Jumbo Milton
- Born: John Griffith Milton 1 May 1885 Wynberg, Cape Province
- Died: 15 June 1915 (aged 30) Boksburg, Transvaal Province

Rugby union career
- Position: Forward

Amateur team(s)
- Years: Team / Apps / (Points)
- ?–1904: Bedford School
- 1904–?: Camborne School of Mines
- 1902-03: Barbarian F.C.
- 1904-07: Cornwall

International career
- Years: Team / Apps / (Points)
- 1904–07: England / 5 / (0)

= Jumbo Milton =

England international rugby union player

John Griffith "Jumbo" Milton (1 May 1885 – 15 June 1915) was an international rugby union player for England.

Milton, who was born in Cape Colony, was the son of sportsman and politician William Henry Milton, originally an Englishman.
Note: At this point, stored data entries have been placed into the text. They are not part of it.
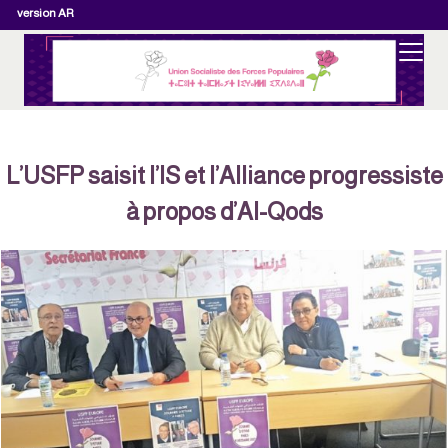
version AR
L’USFP saisit l’IS et l’Alliance progressiste
à propos d’Al-Qods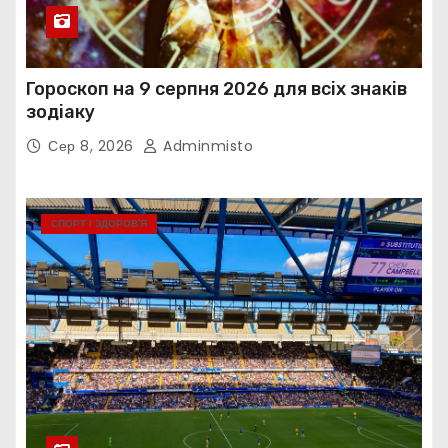
Гороскоп на 9 серпня 2026 для всіх знаків
зодіаку
Сер 8, 2026
Adminmisto
СПОРТ І ЗДОРОВ’Я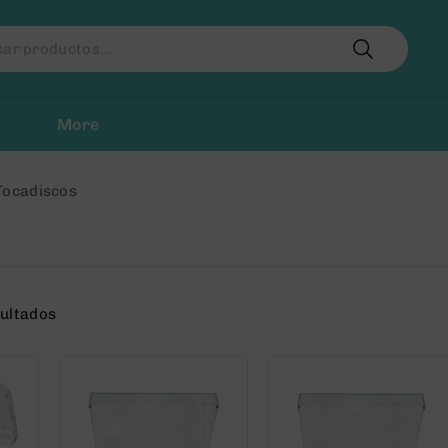
r
More
Tocadiscos
sultados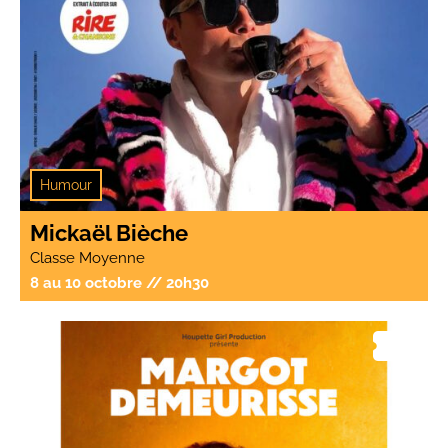
Humour
Mickaël Bièche
Classe Moyenne
8 au 10 octobre // 20h30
After spending his early childhood in Cape Colony, he lived in Mashonaland briefly and was then sent to Bedford in England, to complete his schooling.

He played both cricket and rugby union for Bedford School, the two sports his father had excelled in.

While still a schoolboy, Milton was called into the England team for the 1904 Home Nations Championship, aged just 18. He played in all three Tests, against Wales, Ireland and Scotland. Milton made another appearance Home Nations, now representing the Camborne School of Mines, the following year against Scotland. His older brother Cecil was awarded a single cap against Ireland in 1906, in a match that Jumbo did not play in. Jumbo played his fifth and final Test at Dublin in the 1907 series. He also played for invitational tourists the Barbarians during his time in Britain. as well as being capped by Cornwall 18 times he was a member of the County Championship winning side of 1908.

Having returned to South Africa, Milton was selected in PW Sherwell's XI, which played a first-class cricket match against Transvaal in 1913/14. He opened the bowling for his team and from 17 overs finished with 0/78. It was not until his second and final appearance, during the same summer, that he took a first-class wicket. On this occasion he was playing for a Transvaal XI, against the Marylebone Cricket Club. His only wicket was that of England Test batsman Jack Hearne, who missed a century when Milton bowled him for 96.